*** Begin section ***

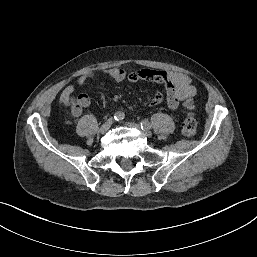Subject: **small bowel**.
Listing matches in <instances>:
<instances>
[{
	"label": "small bowel",
	"mask_w": 257,
	"mask_h": 257,
	"mask_svg": "<svg viewBox=\"0 0 257 257\" xmlns=\"http://www.w3.org/2000/svg\"><path fill=\"white\" fill-rule=\"evenodd\" d=\"M108 77L116 82H138L149 81L163 85L164 92L158 91L150 101V106H157L166 98L170 110H186L189 108L197 95V89L187 75L175 72L152 68H142L137 71L127 72L123 68H105L99 72L86 73L78 77L77 85L84 86L87 82L98 77ZM74 86L67 85L61 92L60 100L64 104H70L71 113L79 117L83 109L91 103V96L87 93L80 94L76 99L73 97Z\"/></svg>",
	"instance_id": "c3829d8e"
}]
</instances>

*** End section ***

[What is expected] Return the whole listing exactly, minus its pictures.

[Output for this task]
Subject: **small bowel**.
Listing matches in <instances>:
<instances>
[{
	"label": "small bowel",
	"mask_w": 257,
	"mask_h": 257,
	"mask_svg": "<svg viewBox=\"0 0 257 257\" xmlns=\"http://www.w3.org/2000/svg\"><path fill=\"white\" fill-rule=\"evenodd\" d=\"M108 77L116 82H138L149 81L163 85L164 92L158 91L150 101V106H157L166 98L170 110H186L189 108L197 95V89L187 75L175 72L152 68H142L137 71L127 72L123 68H105L99 72L86 73L78 77L77 85L84 86L87 82L98 77ZM74 86L67 85L61 92L60 100L64 104H70L71 113L79 117L83 109L91 103V96L87 93L80 94L76 99L73 97Z\"/></svg>",
	"instance_id": "c3829d8e"
}]
</instances>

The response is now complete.